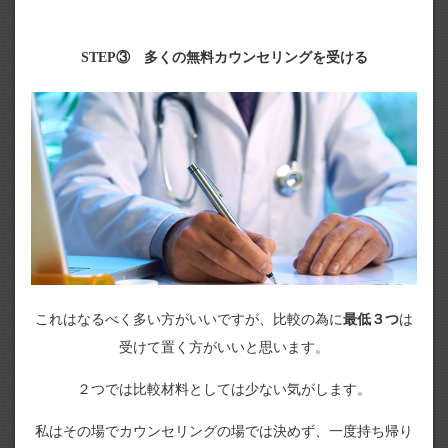
STEP③ 多くの無料カウンセリングを受ける
これはなるべく多い方がいいですが、比較の為に
最低３つ
は
受けて置く方がいいと思います。
２つでは比較材料としては少ない気がします。
私はその場でカウンセリングの場では決めず、一度持ち帰り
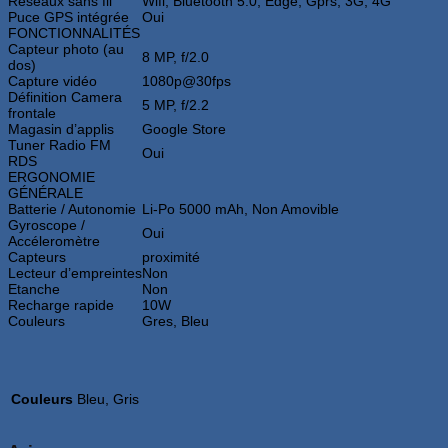
Réseaux sans fil
Wifi, Bluetooth 5.0, Edge, Gprs, 3G, 4G
Puce GPS intégrée
Oui
FONCTIONNALITÉS
Capteur photo (au
8 MP, f/2.0
dos)
Capture vidéo
1080p@30fps
Définition Camera
5 MP, f/2.2
frontale
Magasin d’applis
Google Store
Tuner Radio FM
Oui
RDS
ERGONOMIE
GÉNÉRALE
Batterie / Autonomie
Li-Po 5000 mAh, Non Amovible
Gyroscope /
Oui
Accéleromètre
Capteurs
proximité
Lecteur d’empreintes
Non
Etanche
Non
Recharge rapide
10W
Couleurs
Gres, Bleu
Couleurs
Bleu, Gris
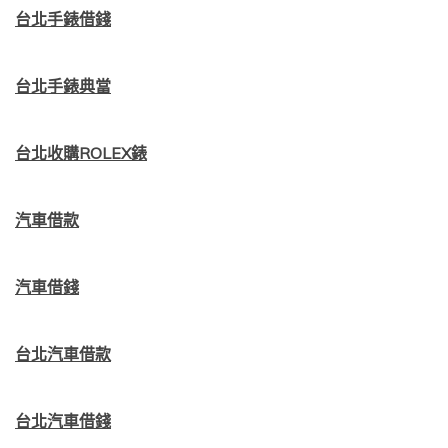
台北手錶借錢
台北手錶典當
台北收購ROLEX錶
汽車借款
汽車借錢
台北汽車借款
台北汽車借錢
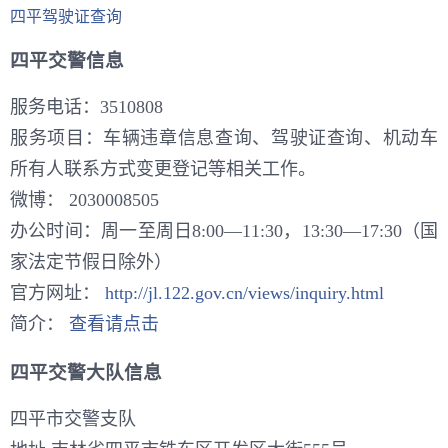
四平驾驶证查询
四平交警信息
服务电话：3510808
服务项目：车辆违章信息查询、驾驶证查询、机动车
所有人联系方式变更登记等相关工作。
微博：
2030008505
办公时间：周一至周日8:00—11:30，13:30—17:30（国
家法定节假日除外）
官方网址：
http://jl.122.gov.cn/views/inquiry.html
简介：
查看请点击
四平交警大队信息
四平市交警支队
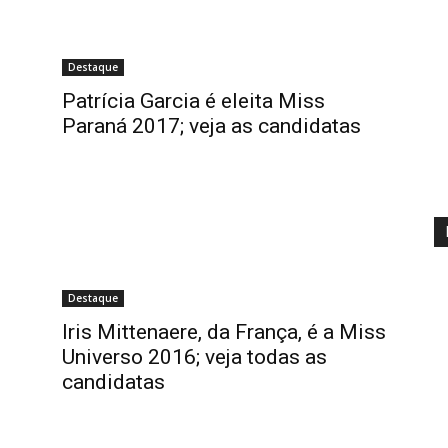
Destaque
Patrícia Garcia é eleita Miss
Paraná 2017; veja as candidatas
Destaque
Iris Mittenaere, da França, é a Miss
Universo 2016; veja todas as
candidatas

++++++

What to do — Nothing but the records above, retyped exactly and stripped of images, should appear in the answer.

Task result —
STEP③ 多くの無料カウンセリングを受ける
これはなるべく多い方がいいですが、比較の為に
最低３つ
は
受けて置く方がいいと思います。
２つでは比較材料としては少ない気がします。
私はその場でカウンセリングの場では決めず、一度持ち帰り
Réseaux sans fil
Wifi, Bluetooth 5.0, Edge, Gprs, 3G, 4G
Puce GPS intégrée
Oui
FONCTIONNALITÉS
Capteur photo (au
8 MP, f/2.0
dos)
Capture vidéo
1080p@30fps
Définition Camera
5 MP, f/2.2
frontale
Magasin d’applis
Google Store
Tuner Radio FM
Oui
RDS
ERGONOMIE
GÉNÉRALE
Batterie / Autonomie
Li-Po 5000 mAh, Non Amovible
Gyroscope /
Oui
Accéleromètre
Capteurs
proximité
Lecteur d’empreintes
Non
Etanche
Non
Recharge rapide
10W
Couleurs
Gres, Bleu
Couleurs
Bleu, Gris
台北手錶借錢
台北手錶典當
台北收購ROLEX錶
汽車借款
汽車借錢
台北汽車借款
台北汽車借錢
四平驾驶证查询
四平交警信息
服务电话：3510808
服务项目：车辆违章信息查询、驾驶证查询、机动车
所有人联系方式变更登记等相关工作。
微博：
2030008505
办公时间：周一至周日8:00—11:30，13:30—17:30（国
家法定节假日除外）
官方网址：
http://jl.122.gov.cn/views/inquiry.html
简介：
查看请点击
四平交警大队信息
四平市交警支队
Destaque
Patrícia Garcia é eleita Miss
Paraná 2017; veja as candidatas
Destaque
Iris Mittenaere, da França, é a Miss
Universo 2016; veja todas as
candidatas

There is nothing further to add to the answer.